→ **EXERCISE OBJECTIVE**: Using the records below, quote only the span that opens with the line containing "kering dan teriritasi." and closes with the line containing "berlebihan.", exactly and inclusively.

→ **SOURCE DATA**:
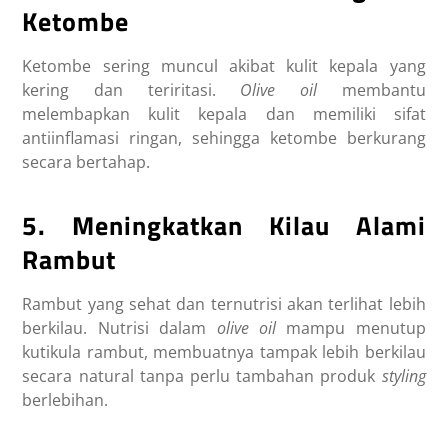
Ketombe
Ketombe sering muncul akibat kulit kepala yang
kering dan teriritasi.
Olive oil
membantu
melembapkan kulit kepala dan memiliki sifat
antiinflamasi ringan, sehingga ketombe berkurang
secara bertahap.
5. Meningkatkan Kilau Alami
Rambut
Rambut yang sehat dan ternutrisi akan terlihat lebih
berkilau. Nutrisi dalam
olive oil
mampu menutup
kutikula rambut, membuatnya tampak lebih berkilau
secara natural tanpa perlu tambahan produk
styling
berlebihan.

==

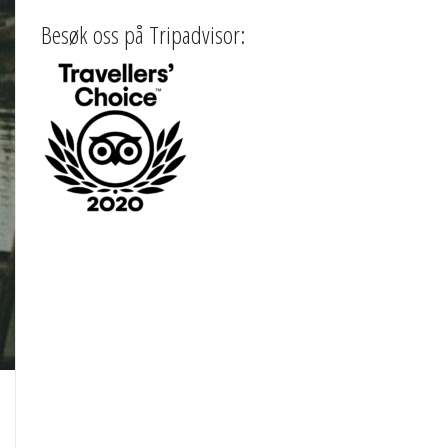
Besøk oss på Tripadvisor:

--

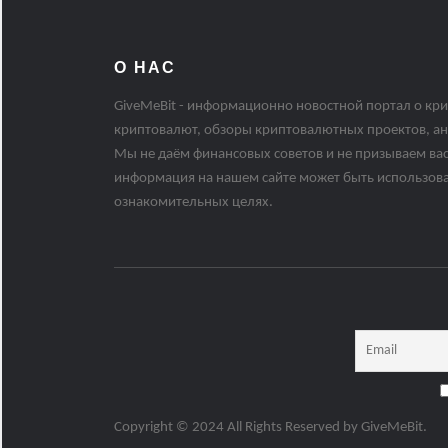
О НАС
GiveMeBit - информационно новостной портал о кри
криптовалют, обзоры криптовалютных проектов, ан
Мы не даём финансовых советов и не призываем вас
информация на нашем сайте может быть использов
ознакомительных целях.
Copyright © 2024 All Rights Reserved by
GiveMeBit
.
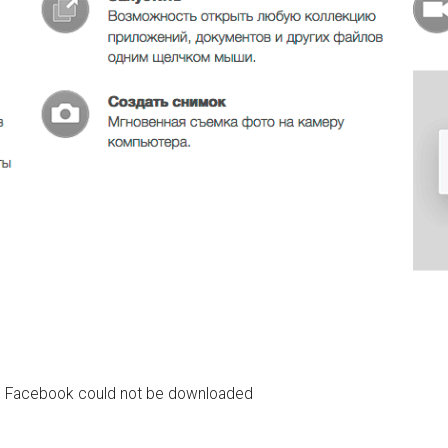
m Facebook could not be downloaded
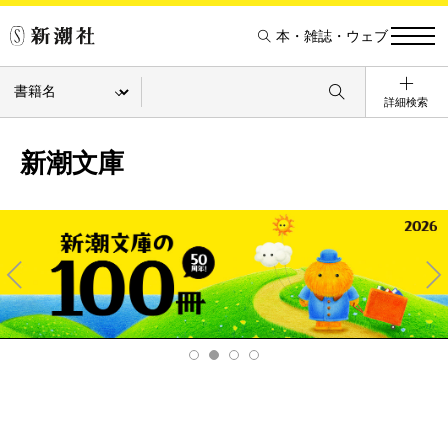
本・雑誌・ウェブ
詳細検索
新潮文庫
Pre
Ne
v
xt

→ **WRITTEN REPLY**:
kering dan teriritasi.
Olive oil
membantu
melembapkan kulit kepala dan memiliki sifat
antiinflamasi ringan, sehingga ketombe berkurang
secara bertahap.
5. Meningkatkan Kilau Alami
Rambut
Rambut yang sehat dan ternutrisi akan terlihat lebih
berkilau. Nutrisi dalam
olive oil
mampu menutup
kutikula rambut, membuatnya tampak lebih berkilau
secara natural tanpa perlu tambahan produk
styling
berlebihan.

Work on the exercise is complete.